In 1611 Galileo was informed by a friend, Cigoli, that "ill-disposed men envious of your virtue and merits met [to discuss]... any means by which they could damage you." The number of scholars who disagreed with his Discourse on Floating Bodies, or were simply ill-disposed toward Galileo grew, but other than one letter from Niccolò Lorini there was not much discussion about the issue for the remainder of the year.

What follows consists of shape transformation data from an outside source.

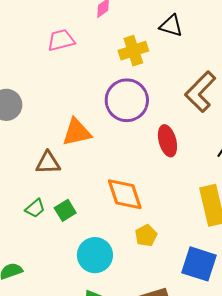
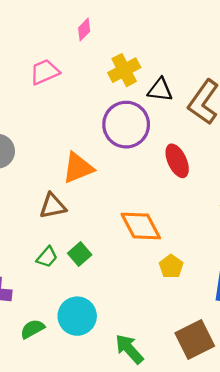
black triangle: (171, 26) -> (160, 90), moved
cyan circle: (95, 255) -> (77, 316), moved

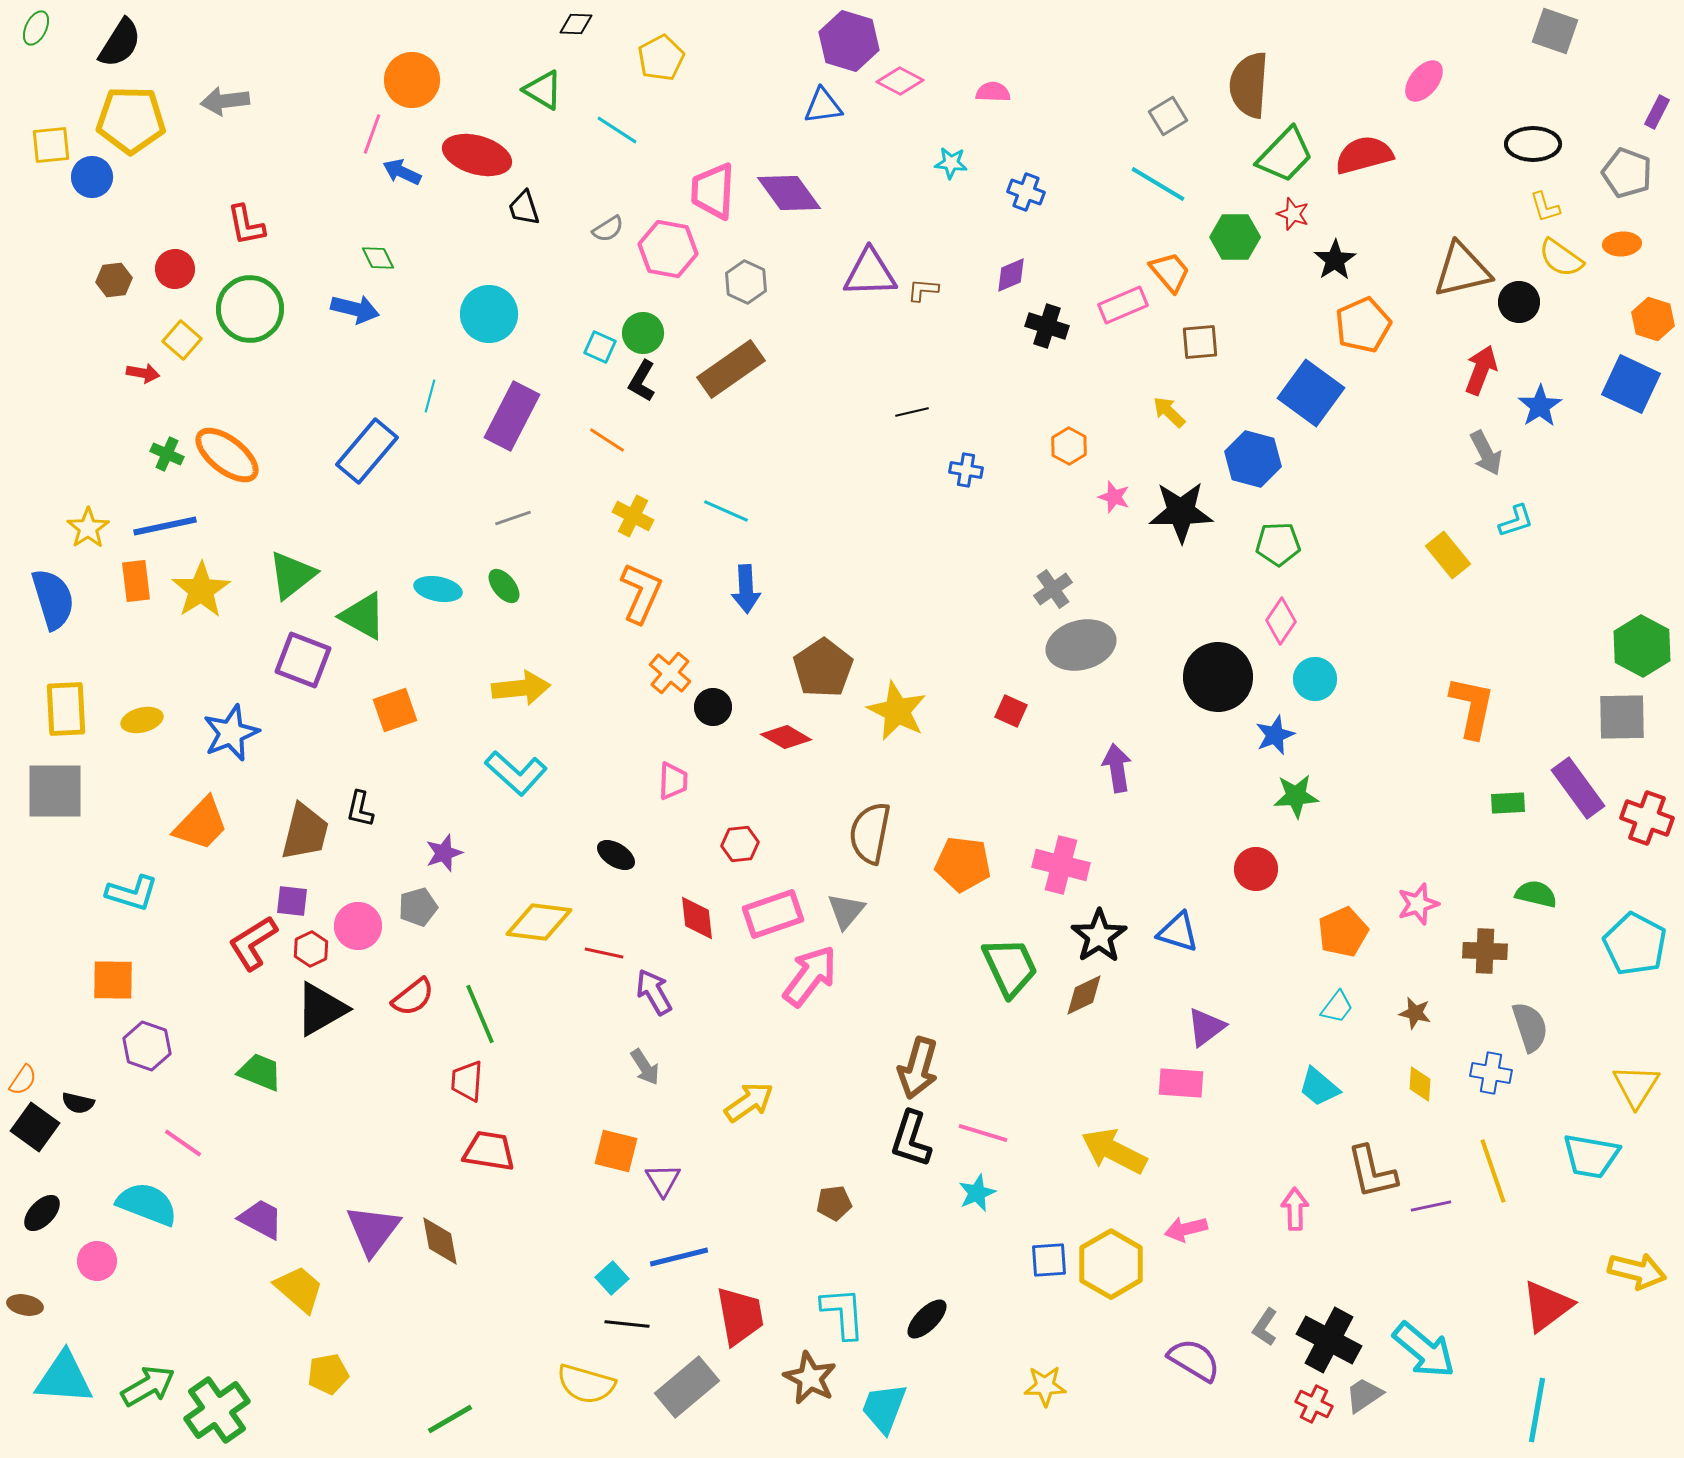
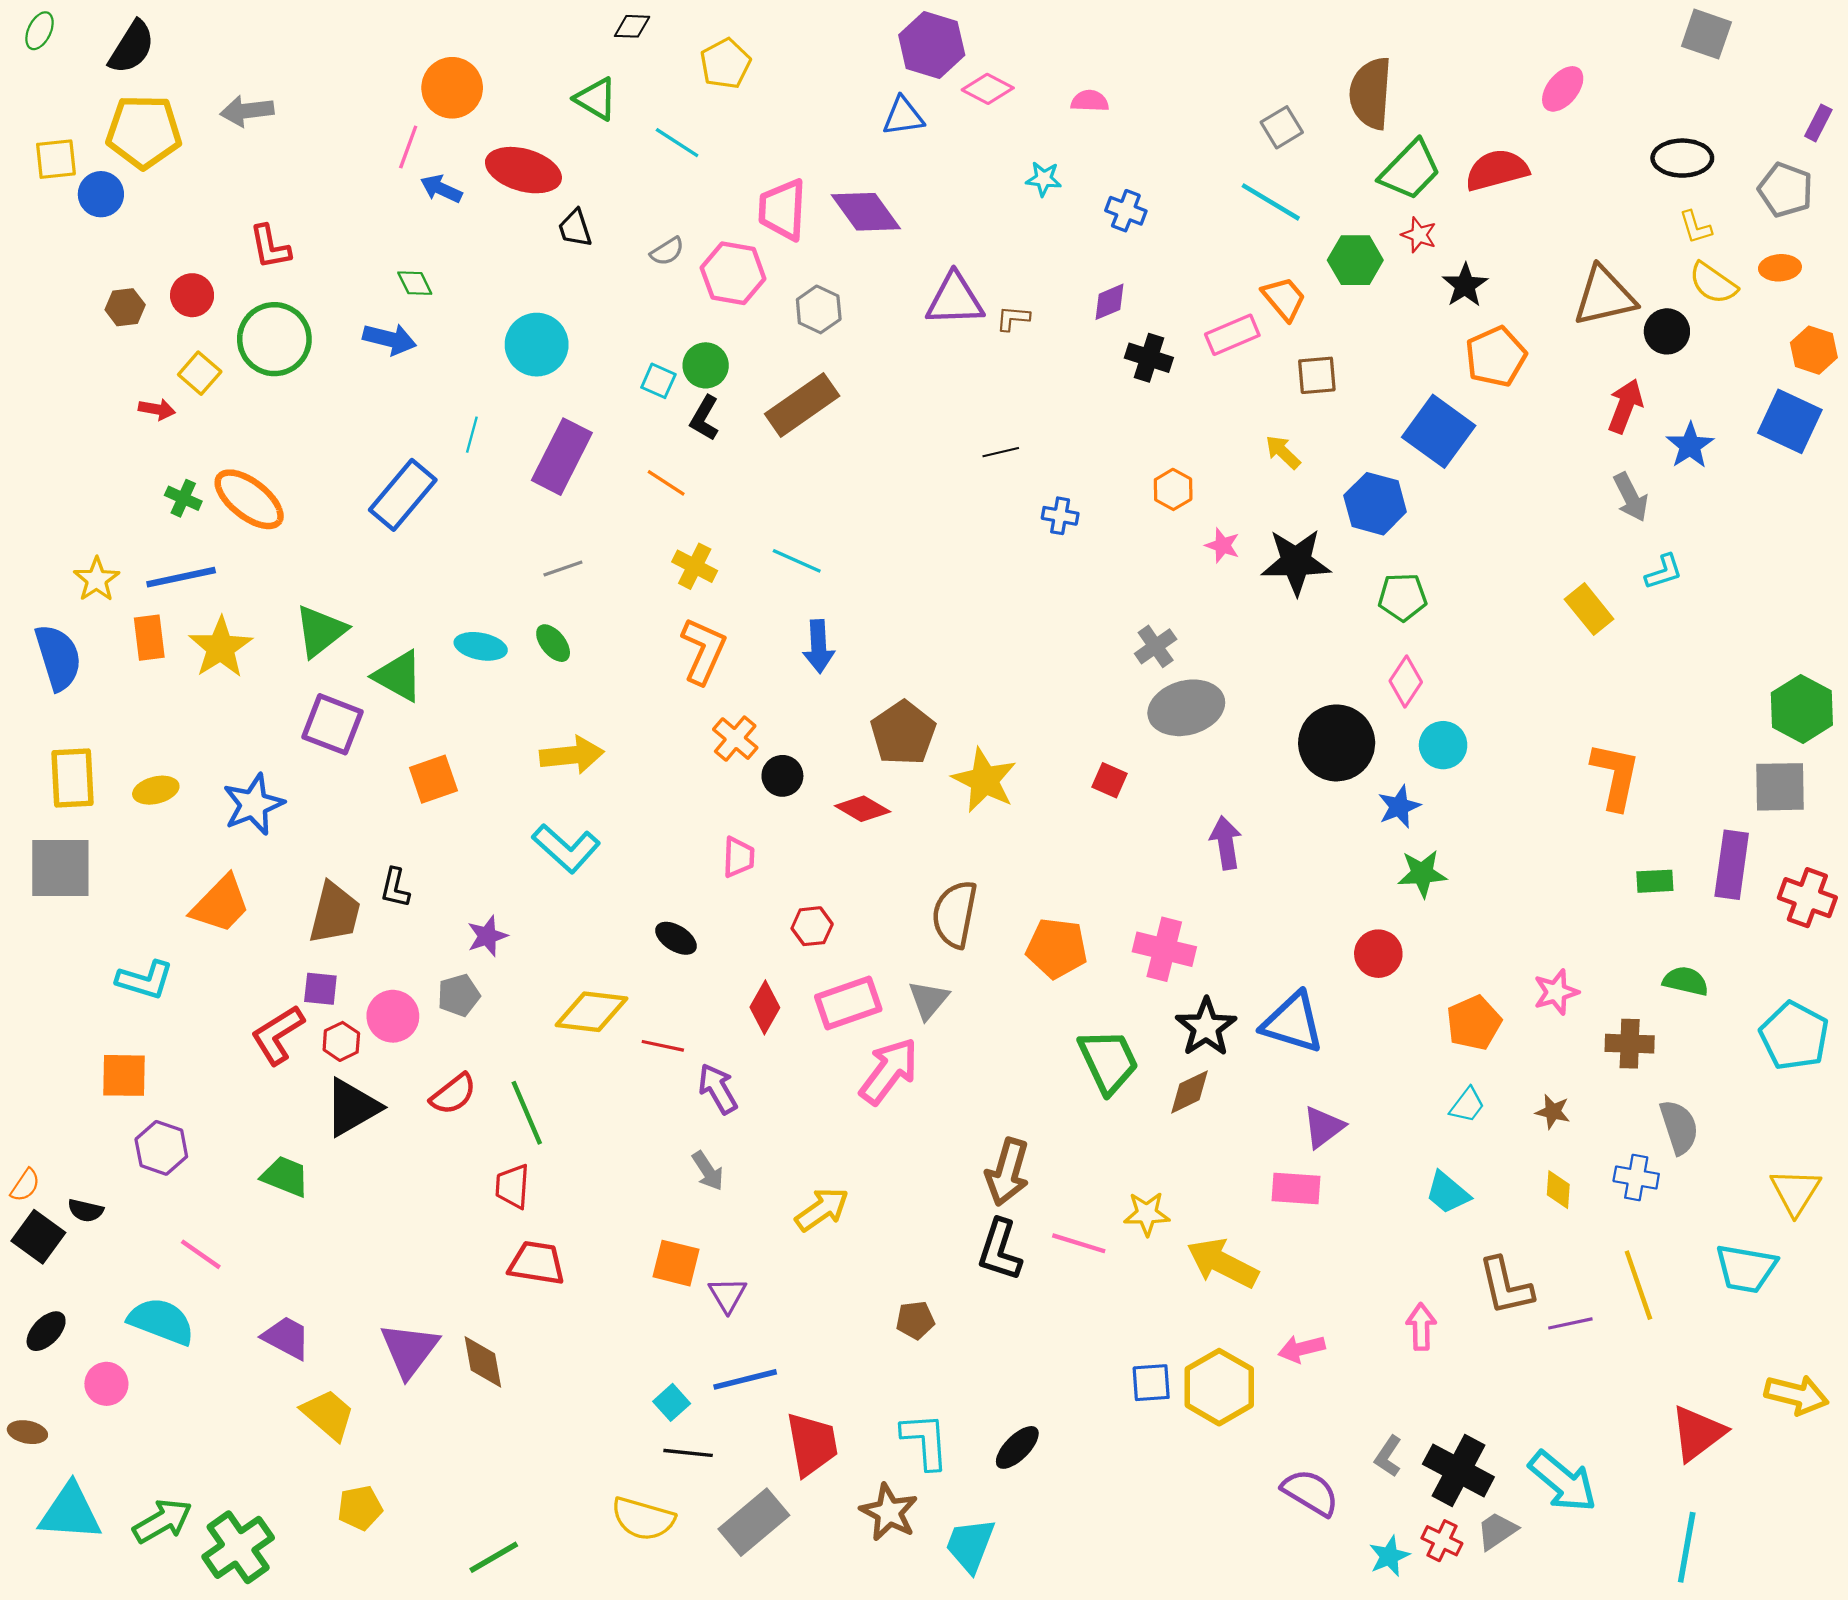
purple rectangle: (1578, 788) -> (1732, 865), turned 44
red diamond: (697, 918) -> (765, 1007), turned 36
blue triangle: (1178, 932) -> (1293, 1023), size x1.4
cyan star: (977, 1193) -> (1389, 1556), moved
yellow star: (1045, 1386) -> (1147, 1214), moved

Late in 1613, Galileo's former student Benedetto Castelli, a Benedictine monk and lecturer in mathematics at the University of Pisa, wrote to Galileo about the events at a recent breakfast in Pisa with the Grand Duke Cosimo II de' Medici. In the course of conversation at the breakfast Cosimo Boscaglia, a professor of philosophy, argued that the motion of the Earth could not be true, being contrary to the Bible, and thus a heresy. After breakfast ended, Castelli was called back to respond to scriptural arguments against the motion of the Earth from Christina. Castelli took on the role of theologian in response, and convinced everyone there except the Duchess (who he thought was arguing mainly to hear his answers) and Boscaglia (who said nothing during this dialogue). Galileo decided to address Christina because of her desire to learn more about astronomy. Christina's position of power would also give the letter more exposure to other nobles and Church leaders.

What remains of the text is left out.